Musicians updating to AMD’s latest-and-greatest Ryzen 9000 Series / Ryzen AI 300 Series CPUs have found they’re unable to use PACE’s iLok License Manager and plug-ins that use its copy protection scheme. Fortunately, a fix from AMD is inbound that should resolve the issue. Here are the details.
Thanks to Matthew for sending this my way. The issue concerns an obscure issue with AMD’s Zen 5 microarchitecture (Ryzen 9000 Series and Ryzen AI 300 Series), which causes iLok copy protection software to fail. It’s a showstopper for music because so many plug-ins rely on PACE copy protection. You can read various frustrated user reports:
iLok Breaks UA Connect on Windows 11 [ Reddit – user initially believes this is Windows related, but the variable is a 9000-series CPU]
iLok License Manager issues on AMD 9000 Series CPUs [Image-Line forum, though this only impacts 3rd-party plug-ins, not Image Line / FL Studio]
9900X CPU Makes Music Production Impossible [AMD forum – yeah, that got their attention]
(I also confirmed this with the great support/engineering team at Soundtoys.)

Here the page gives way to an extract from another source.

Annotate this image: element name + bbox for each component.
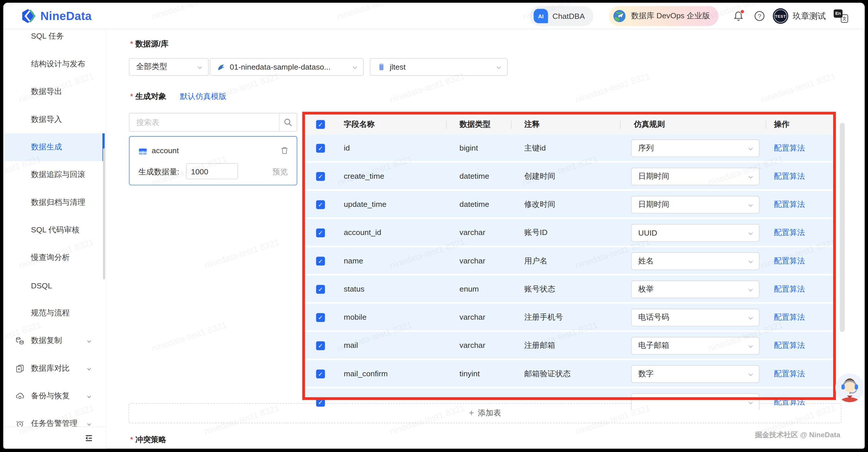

Here’s the official support page for iLok:
The good news is, a fix is coming soon. I’m often inclined to blame PACE first (sorry), but this one sounds like an AMD bug, as in a quality issue with their CPU. If you do have one of these CPUs, you’ll have to make do for October, but in November you should get some relief. PACE reports that AMD has responded as follows:
Please note AGESA ComboAM5 1.2.0.2A, the latest AMD AM5 Desktop SBIOS, is currently completing QA testing for stability and reliability, and is expected to appear in production BIOSes by early November. This update will enable PACE iLok Anti-Piracy software to run on AMD “Zen5” based processors.
I don’t have any information on whether there are other user problems around this architecture; it may simply be that iLok here surfaced an obscure issue that would have otherwise gone unnoticed. The usual advice applies: because of the wide variety of software we run for music production and how intolerant they are of performance issues, early adoption of new architectures and operating systems comes with risk on any platform (Intel and AMD Windows or Linux, Apple Silicon/macOS, etc.).
Many third-party plug-in developers have decided they can better cope with their own custom copy protection systems; others remain loyal to PACE to get that development work out of their hands. But this case – if I understand the issue correctly – is more an illustration that we’re also at the mercy of hardware makers and the complex microarchitecture and firmware stack they run on. And look at that thing; we’re making microscopic supercomputers out of sand and rare minerals and then running an untold mass of code on them.
See, isn’t it impressive anything works at all? Anyway, hope this fixes this for you soon – hang in there.